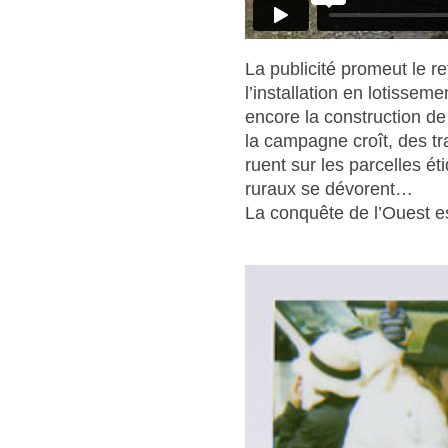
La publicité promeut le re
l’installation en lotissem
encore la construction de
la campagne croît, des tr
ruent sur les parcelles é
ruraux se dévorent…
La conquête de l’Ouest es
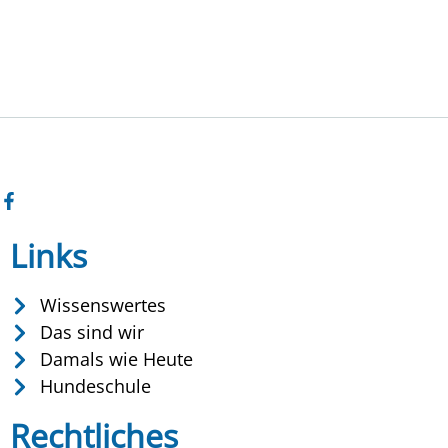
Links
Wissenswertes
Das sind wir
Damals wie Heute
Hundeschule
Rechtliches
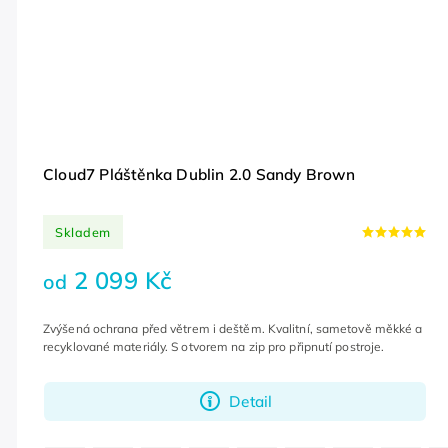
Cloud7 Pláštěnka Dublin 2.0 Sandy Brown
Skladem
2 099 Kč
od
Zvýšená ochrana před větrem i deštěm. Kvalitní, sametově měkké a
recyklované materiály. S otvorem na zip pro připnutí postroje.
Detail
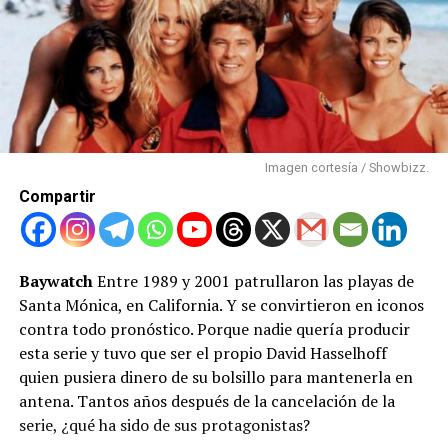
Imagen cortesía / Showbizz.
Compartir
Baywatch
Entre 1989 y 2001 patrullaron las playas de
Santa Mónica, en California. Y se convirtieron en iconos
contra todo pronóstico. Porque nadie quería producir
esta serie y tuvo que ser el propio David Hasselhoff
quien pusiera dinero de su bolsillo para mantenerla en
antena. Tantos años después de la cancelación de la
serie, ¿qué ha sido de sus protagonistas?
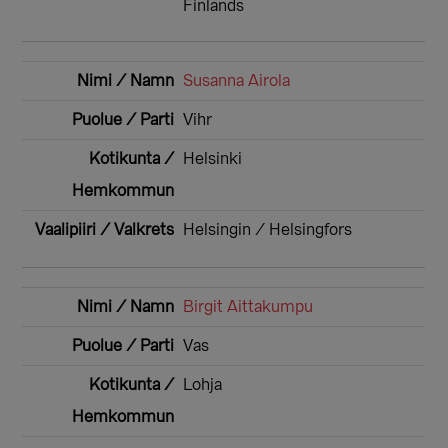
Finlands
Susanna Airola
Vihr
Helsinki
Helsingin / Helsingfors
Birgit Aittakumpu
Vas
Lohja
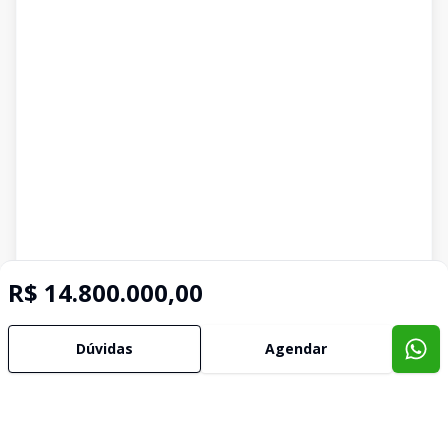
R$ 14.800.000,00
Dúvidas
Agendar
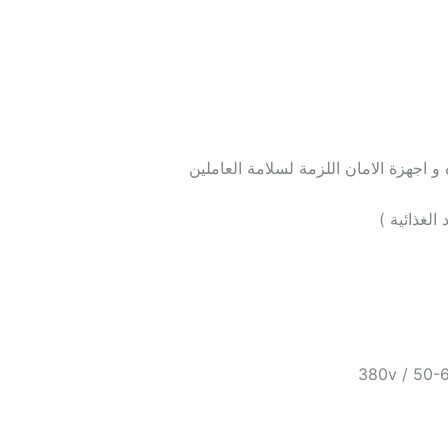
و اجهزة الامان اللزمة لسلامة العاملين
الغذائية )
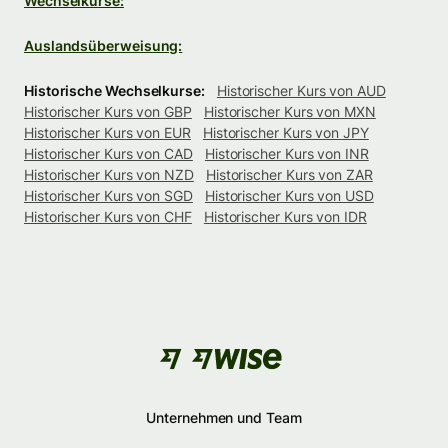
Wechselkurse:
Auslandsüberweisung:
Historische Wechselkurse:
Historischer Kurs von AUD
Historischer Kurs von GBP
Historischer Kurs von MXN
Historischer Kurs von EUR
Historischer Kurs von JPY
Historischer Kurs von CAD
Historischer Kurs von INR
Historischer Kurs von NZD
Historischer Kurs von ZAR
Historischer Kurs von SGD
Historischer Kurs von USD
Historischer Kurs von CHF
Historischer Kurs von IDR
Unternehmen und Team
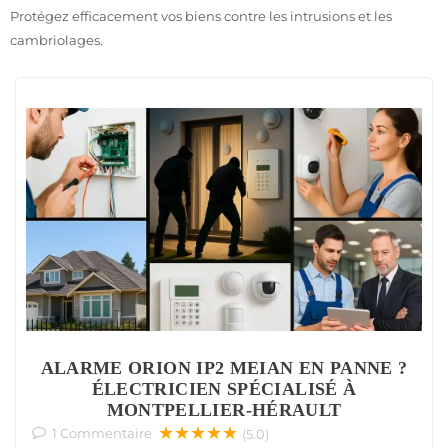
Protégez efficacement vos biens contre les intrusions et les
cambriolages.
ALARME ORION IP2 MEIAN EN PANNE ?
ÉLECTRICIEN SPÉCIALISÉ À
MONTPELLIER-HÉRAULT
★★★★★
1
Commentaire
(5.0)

__________

== Task item ==
The expected output is the full data above, reproduced exactly with no images.

== Reply to the exercise ==
La publicité promeut le re
l’installation en lotissem
encore la construction de
la campagne croît, des tr
ruent sur les parcelles é
ruraux se dévorent…
La conquête de l’Ouest es
Links
Wissenswertes
Das sind wir
Damals wie Heute
Hundeschule
Rechtliches
Cloud7 Pláštěnka Dublin 2.0 Sandy Brown
Skladem
2 099 Kč
od
Zvýšená ochrana před větrem i deštěm. Kvalitní, sametově měkké a
recyklované materiály. S otvorem na zip pro připnutí postroje.
Detail
Imagen cortesía / Showbizz.
Compartir
Baywatch
Entre 1989 y 2001 patrullaron las playas de
Santa Mónica, en California. Y se convirtieron en iconos
contra todo pronóstico. Porque nadie quería producir
esta serie y tuvo que ser el propio David Hasselhoff
quien pusiera dinero de su bolsillo para mantenerla en
antena. Tantos años después de la cancelación de la
serie, ¿qué ha sido de sus protagonistas?
Finlands
Susanna Airola
Vihr
Helsinki
Helsingin / Helsingfors
Birgit Aittakumpu
Vas
Lohja
R$ 14.800.000,00
Dúvidas
Agendar
و اجهزة الامان اللزمة لسلامة العاملين
الغذائية )
Wechselkurse:
Auslandsüberweisung:
Historische Wechselkurse:
Historischer Kurs von AUD
Historischer Kurs von GBP
Historischer Kurs von MXN
Historischer Kurs von EUR
Historischer Kurs von JPY
Historischer Kurs von CAD
Historischer Kurs von INR
Historischer Kurs von NZD
Historischer Kurs von ZAR
Historischer Kurs von SGD
Historischer Kurs von USD
Historischer Kurs von CHF
Historischer Kurs von IDR
Unternehmen und Team
Protégez efficacement vos biens contre les intrusions et les
cambriolages.
ALARME ORION IP2 MEIAN EN PANNE ?
ÉLECTRICIEN SPÉCIALISÉ À
MONTPELLIER-HÉRAULT
★★★★★
1
Commentaire
(5.0)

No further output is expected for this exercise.